- [EXERCISE PROMPT]: Every entry below, first to last, should be restated word for word.

─── MATERIAL TO PROCESS

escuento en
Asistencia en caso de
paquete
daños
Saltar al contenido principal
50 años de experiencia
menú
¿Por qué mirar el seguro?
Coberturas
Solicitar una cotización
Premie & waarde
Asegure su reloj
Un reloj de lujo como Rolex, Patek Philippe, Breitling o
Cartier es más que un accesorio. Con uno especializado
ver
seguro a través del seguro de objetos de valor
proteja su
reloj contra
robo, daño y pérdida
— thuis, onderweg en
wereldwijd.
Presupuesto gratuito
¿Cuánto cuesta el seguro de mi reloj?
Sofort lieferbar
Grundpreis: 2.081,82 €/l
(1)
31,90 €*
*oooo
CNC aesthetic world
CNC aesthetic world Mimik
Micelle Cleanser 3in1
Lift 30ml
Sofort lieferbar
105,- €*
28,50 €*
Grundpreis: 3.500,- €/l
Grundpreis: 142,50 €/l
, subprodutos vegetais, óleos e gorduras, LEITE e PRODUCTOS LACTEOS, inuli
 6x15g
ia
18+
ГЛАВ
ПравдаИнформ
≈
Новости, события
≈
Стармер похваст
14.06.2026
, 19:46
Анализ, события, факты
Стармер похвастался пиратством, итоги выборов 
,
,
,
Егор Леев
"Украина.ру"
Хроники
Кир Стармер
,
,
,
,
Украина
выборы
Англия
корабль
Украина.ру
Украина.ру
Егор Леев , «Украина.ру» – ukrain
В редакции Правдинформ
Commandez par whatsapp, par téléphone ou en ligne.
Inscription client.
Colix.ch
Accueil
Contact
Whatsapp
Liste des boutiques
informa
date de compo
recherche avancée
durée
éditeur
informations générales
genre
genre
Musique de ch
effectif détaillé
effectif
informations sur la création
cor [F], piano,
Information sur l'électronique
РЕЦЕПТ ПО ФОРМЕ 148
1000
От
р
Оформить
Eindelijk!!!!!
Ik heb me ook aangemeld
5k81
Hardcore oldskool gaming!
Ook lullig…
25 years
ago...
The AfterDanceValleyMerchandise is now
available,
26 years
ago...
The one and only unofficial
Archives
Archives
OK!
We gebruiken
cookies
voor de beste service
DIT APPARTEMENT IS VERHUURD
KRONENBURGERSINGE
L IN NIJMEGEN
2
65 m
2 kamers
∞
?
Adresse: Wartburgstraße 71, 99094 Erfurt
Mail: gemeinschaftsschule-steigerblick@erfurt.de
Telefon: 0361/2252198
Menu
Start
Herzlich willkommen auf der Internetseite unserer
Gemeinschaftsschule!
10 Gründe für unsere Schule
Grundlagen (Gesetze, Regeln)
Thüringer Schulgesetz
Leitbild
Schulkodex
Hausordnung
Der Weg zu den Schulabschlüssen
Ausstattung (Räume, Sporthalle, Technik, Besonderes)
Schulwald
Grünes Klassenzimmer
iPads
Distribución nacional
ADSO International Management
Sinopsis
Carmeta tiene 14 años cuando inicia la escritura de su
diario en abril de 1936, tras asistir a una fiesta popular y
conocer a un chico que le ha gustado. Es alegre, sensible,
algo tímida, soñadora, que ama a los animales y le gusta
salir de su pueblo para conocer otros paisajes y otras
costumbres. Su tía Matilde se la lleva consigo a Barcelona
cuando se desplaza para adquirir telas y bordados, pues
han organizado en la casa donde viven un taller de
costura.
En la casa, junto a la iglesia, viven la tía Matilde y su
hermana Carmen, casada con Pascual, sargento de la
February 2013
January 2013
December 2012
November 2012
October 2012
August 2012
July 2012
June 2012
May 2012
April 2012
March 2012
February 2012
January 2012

──────

- [REPLY TO THE TASK]:
escuento en
Asistencia en caso de
paquete
daños
Saltar al contenido principal
50 años de experiencia
menú
¿Por qué mirar el seguro?
Coberturas
Solicitar una cotización
Premie & waarde
Asegure su reloj
Un reloj de lujo como Rolex, Patek Philippe, Breitling o
Cartier es más que un accesorio. Con uno especializado
ver
seguro a través del seguro de objetos de valor
proteja su
reloj contra
robo, daño y pérdida
— thuis, onderweg en
wereldwijd.
Presupuesto gratuito
¿Cuánto cuesta el seguro de mi reloj?
Sofort lieferbar
Grundpreis: 2.081,82 €/l
(1)
31,90 €*
*oooo
CNC aesthetic world
CNC aesthetic world Mimik
Micelle Cleanser 3in1
Lift 30ml
Sofort lieferbar
105,- €*
28,50 €*
Grundpreis: 3.500,- €/l
Grundpreis: 142,50 €/l
, subprodutos vegetais, óleos e gorduras, LEITE e PRODUCTOS LACTEOS, inuli
 6x15g
ia
18+
ГЛАВ
ПравдаИнформ
≈
Новости, события
≈
Стармер похваст
14.06.2026
, 19:46
Анализ, события, факты
Стармер похвастался пиратством, итоги выборов 
,
,
,
Егор Леев
"Украина.ру"
Хроники
Кир Стармер
,
,
,
,
Украина
выборы
Англия
корабль
Украина.ру
Украина.ру
Егор Леев , «Украина.ру» – ukrain
В редакции Правдинформ
Commandez par whatsapp, par téléphone ou en ligne.
Inscription client.
Colix.ch
Accueil
Contact
Whatsapp
Liste des boutiques
informa
date de compo
recherche avancée
durée
éditeur
informations générales
genre
genre
Musique de ch
effectif détaillé
effectif
informations sur la création
cor [F], piano,
Information sur l'électronique
РЕЦЕПТ ПО ФОРМЕ 148
1000
От
р
Оформить
Eindelijk!!!!!
Ik heb me ook aangemeld
5k81
Hardcore oldskool gaming!
Ook lullig…
25 years
ago...
The AfterDanceValleyMerchandise is now
available,
26 years
ago...
The one and only unofficial
Archives
Archives
OK!
We gebruiken
cookies
voor de beste service
DIT APPARTEMENT IS VERHUURD
KRONENBURGERSINGE
L IN NIJMEGEN
2
65 m
2 kamers
∞
?
Adresse: Wartburgstraße 71, 99094 Erfurt
Mail: gemeinschaftsschule-steigerblick@erfurt.de
Telefon: 0361/2252198
Menu
Start
Herzlich willkommen auf der Internetseite unserer
Gemeinschaftsschule!
10 Gründe für unsere Schule
Grundlagen (Gesetze, Regeln)
Thüringer Schulgesetz
Leitbild
Schulkodex
Hausordnung
Der Weg zu den Schulabschlüssen
Ausstattung (Räume, Sporthalle, Technik, Besonderes)
Schulwald
Grünes Klassenzimmer
iPads
Distribución nacional
ADSO International Management
Sinopsis
Carmeta tiene 14 años cuando inicia la escritura de su
diario en abril de 1936, tras asistir a una fiesta popular y
conocer a un chico que le ha gustado. Es alegre, sensible,
algo tímida, soñadora, que ama a los animales y le gusta
salir de su pueblo para conocer otros paisajes y otras
costumbres. Su tía Matilde se la lleva consigo a Barcelona
cuando se desplaza para adquirir telas y bordados, pues
han organizado en la casa donde viven un taller de
costura.
En la casa, junto a la iglesia, viven la tía Matilde y su
hermana Carmen, casada con Pascual, sargento de la
February 2013
January 2013
December 2012
November 2012
October 2012
August 2012
July 2012
June 2012
May 2012
April 2012
March 2012
February 2012
January 2012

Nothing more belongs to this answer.